Work instruction: Please output, without any change, the lines of the material below from the very first through the one with "Safety Instructions".

Data to process:
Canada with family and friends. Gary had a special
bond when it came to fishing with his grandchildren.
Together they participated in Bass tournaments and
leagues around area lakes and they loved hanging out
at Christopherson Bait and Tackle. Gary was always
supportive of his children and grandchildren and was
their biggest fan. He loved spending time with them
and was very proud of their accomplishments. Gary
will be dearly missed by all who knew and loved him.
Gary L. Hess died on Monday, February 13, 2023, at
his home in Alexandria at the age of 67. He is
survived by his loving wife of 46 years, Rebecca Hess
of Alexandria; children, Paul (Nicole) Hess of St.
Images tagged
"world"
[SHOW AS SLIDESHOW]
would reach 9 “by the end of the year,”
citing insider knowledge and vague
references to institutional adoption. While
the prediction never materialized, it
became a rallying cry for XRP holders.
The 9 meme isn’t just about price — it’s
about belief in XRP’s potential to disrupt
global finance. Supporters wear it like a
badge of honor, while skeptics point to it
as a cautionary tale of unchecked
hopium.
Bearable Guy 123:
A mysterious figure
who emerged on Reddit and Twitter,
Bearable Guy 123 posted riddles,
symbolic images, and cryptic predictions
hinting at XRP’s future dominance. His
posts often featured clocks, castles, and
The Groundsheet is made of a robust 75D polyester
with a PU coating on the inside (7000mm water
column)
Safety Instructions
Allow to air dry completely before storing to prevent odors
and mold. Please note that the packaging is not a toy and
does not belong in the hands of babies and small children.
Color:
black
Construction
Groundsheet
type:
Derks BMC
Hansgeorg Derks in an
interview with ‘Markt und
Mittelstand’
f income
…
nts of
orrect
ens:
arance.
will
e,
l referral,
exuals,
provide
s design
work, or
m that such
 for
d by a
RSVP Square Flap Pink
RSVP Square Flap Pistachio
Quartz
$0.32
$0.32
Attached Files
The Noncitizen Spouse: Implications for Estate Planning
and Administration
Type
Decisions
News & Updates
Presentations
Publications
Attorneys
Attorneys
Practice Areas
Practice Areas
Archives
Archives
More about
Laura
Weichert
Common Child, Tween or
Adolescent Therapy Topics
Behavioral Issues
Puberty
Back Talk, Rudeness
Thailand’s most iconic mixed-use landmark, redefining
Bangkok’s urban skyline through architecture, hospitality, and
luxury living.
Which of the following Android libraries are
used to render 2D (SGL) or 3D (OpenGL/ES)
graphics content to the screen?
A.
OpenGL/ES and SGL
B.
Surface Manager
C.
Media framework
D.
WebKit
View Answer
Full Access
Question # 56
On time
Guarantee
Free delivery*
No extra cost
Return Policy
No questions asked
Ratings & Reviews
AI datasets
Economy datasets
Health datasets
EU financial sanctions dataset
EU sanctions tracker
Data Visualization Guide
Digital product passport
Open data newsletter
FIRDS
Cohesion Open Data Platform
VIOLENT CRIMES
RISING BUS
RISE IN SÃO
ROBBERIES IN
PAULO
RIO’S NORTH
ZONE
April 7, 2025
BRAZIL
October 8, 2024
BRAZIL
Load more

Expected output:
Canada with family and friends. Gary had a special
bond when it came to fishing with his grandchildren.
Together they participated in Bass tournaments and
leagues around area lakes and they loved hanging out
at Christopherson Bait and Tackle. Gary was always
supportive of his children and grandchildren and was
their biggest fan. He loved spending time with them
and was very proud of their accomplishments. Gary
will be dearly missed by all who knew and loved him.
Gary L. Hess died on Monday, February 13, 2023, at
his home in Alexandria at the age of 67. He is
survived by his loving wife of 46 years, Rebecca Hess
of Alexandria; children, Paul (Nicole) Hess of St.
Images tagged
"world"
[SHOW AS SLIDESHOW]
would reach 9 “by the end of the year,”
citing insider knowledge and vague
references to institutional adoption. While
the prediction never materialized, it
became a rallying cry for XRP holders.
The 9 meme isn’t just about price — it’s
about belief in XRP’s potential to disrupt
global finance. Supporters wear it like a
badge of honor, while skeptics point to it
as a cautionary tale of unchecked
hopium.
Bearable Guy 123:
A mysterious figure
who emerged on Reddit and Twitter,
Bearable Guy 123 posted riddles,
symbolic images, and cryptic predictions
hinting at XRP’s future dominance. His
posts often featured clocks, castles, and
The Groundsheet is made of a robust 75D polyester
with a PU coating on the inside (7000mm water
column)
Safety Instructions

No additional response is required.